Il papa ha concluso con un pensiero anche al prossimo Sinodo sulla famiglia che si aprirà a Roma il prossimo 5 ottobre: "Mi piace sottolineare con voi che le famiglie sono alla base dell'opera evangelizzatrice, con la loro missione educativa e con la partecipazione attiva alla vita delle comunità parrocchiali. Vi incoraggio a promuovere la pastorale familiare, affinché le famiglie, accompagnate e formate, possano dare sempre meglio il loro apporto alla vita della Chiesa e della società”. 

 

A braccio fuori dal testo ufficiale

 

 

 

Nell’incontro coi nuovi vescovi delle ex terre di missione, con parole fuori programma Papa Francesco ha parlato sulla condizione del ”vecchio continente" e sull’episcopato cinese.

 

Le Chiese nuove devono sostenere l’Europa con le preghiere e anche con l’aiuto, affinché si riprenda. Perché il Continente europeo è «un po’ “invecchiato”», la «madre Europa» sembra diventata «nonna Europa», e così, in un certo senso, anche Chiese e Paesi avvezzi a far conto sulla propria “centralità” sono diventati «periferia». Con bonarietà venata di umorismo, il Successore di Pietro venuto da Buenos Aires ha ricordato ancora una volta che il dinamismo apostolico della Chiesa si emancipa per natura propria da ogni ridotta prospettiva «eurocentrica» o «occidentale». Lo ha fatto con poche battute a braccio, durante l’incontro avuto questa mattina nel Palazzo apostolico con 95 nuovi vescovi ordinati nell’ultimo anno in circoscrizioni ecclesiastiche asiatiche, africane e latinoamericane affidate alla cura della Congregazione di Propaganda Fide. 

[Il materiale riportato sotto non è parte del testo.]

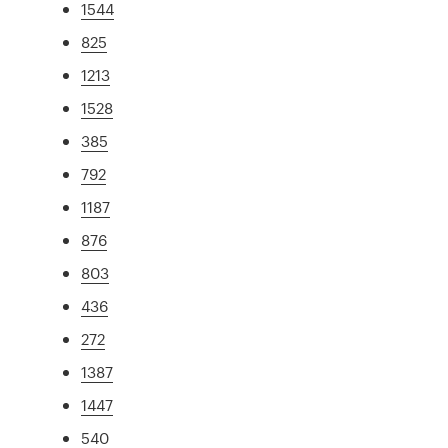
1544
825
1213
1528
385
792
1187
876
803
436
272
1387
1447
540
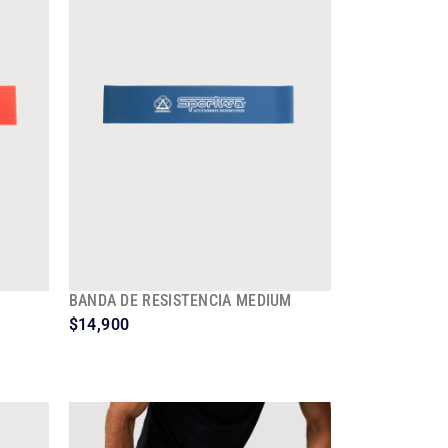
BANDA DE RESISTENCIA MEDIUM
$
14,900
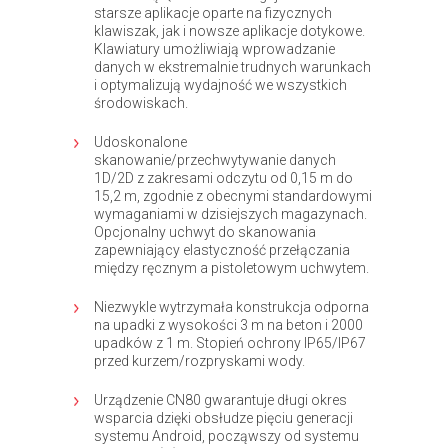
starsze aplikacje oparte na fizycznych
klawiszak, jak i nowsze aplikacje dotykowe.
Klawiatury umożliwiają wprowadzanie
danych w ekstremalnie trudnych warunkach
i optymalizują wydajność we wszystkich
środowiskach.
Udoskonalone
skanowanie/przechwytywanie danych
1D/2D z zakresami odczytu od 0,15 m do
15,2 m, zgodnie z obecnymi standardowymi
wymaganiami w dzisiejszych magazynach.
Opcjonalny uchwyt do skanowania
zapewniający elastyczność przełączania
między ręcznym a pistoletowym uchwytem.
Niezwykle wytrzymała konstrukcja odporna
na upadki z wysokości 3 m na beton i 2000
upadków z 1 m. Stopień ochrony IP65/IP67
przed kurzem/rozpryskami wody.
Urządzenie CN80 gwarantuje długi okres
wsparcia dzięki obsłudze pięciu generacji
systemu Android, począwszy od systemu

«Penso a tanti Paesi dell’Europa» ha sottolineato Papa Bergoglio «che sono stati generosi nell’invio di missionari e adesso non hanno sacerdoti, non hanno preti, non hanno suore. E questo è un segno di invecchiamento: è una periferia». Un segno che anche quella radicata da millenni in Europa è una Chiesa «che ha bisogno di preghiera e di aiuto».

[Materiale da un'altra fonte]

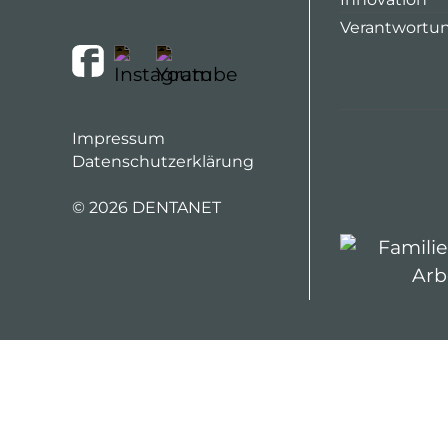
Verantwortu
Impressum
Datenschutzerklärung
©
2026 DENTANET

Nel breve intervento estemporaneo, dopo aver tirato in ballo il “Vecchio Continente”, lo sguardo del Papa si è allargato alla complessa condizione vissuta dalla Chiesa in Cina. Rivolto ai nuovi vescovi giunti a Roma da tre continenti, Papa Francesco ha chiesto di pregare «per la Chiesa della Cina, per i nuovi vescovi della Cina». Anche loro – ha aggiunto il Pontefice alludendo alle delicate e a volte dolorose condizioni in cui i vescovi cinesi sono chiamati a esercitare il proprio ministero  - «hanno fatto un corso, ma non come il vostro. Loro fanno un altro corso, “esistenziale”, un altro metodo, che la Provvidenza ha scelto per loro. Preghiamo perché le cose possano andare bene» ha aggiunto il Papa, con un accenno di speranza per il futuro della Chiesa in Cina «e questa periferia possa venire per incontrarci tutti». 

Nel discorso preparato per l’incontro, il Papa aveva indirizzato ai vescovi presenti in Cina Popolare altre espressioni degne di nota. «Come vorrei» si legge nel testo diffuso dalla Sala Stampa vaticana «che i Vescovi cinesi ordinati negli anni recenti fossero presenti all’incontro di oggi! In fondo al cuore, però, auspico che non sia lontano quel giorno!». Il successore di Pietro ha tenuto a rassicurare i successori degli Apostoli sparsi nell’ex-“Celeste Impero” «non solo della mia e della nostra solidarietà, ma anche di quella dell’Episcopato mondiale». Se i vescovi cinesi «a volte possono avere l’impressione di essere soli», sappiano che il Papa prega affinché anche in loro, «nella comune fede», prevalga «la certezza che le loro sofferenze porteranno frutto – e gran frutto! – per il bene dei loro fedeli, dei loro concittadini e di tutta la Chiesa».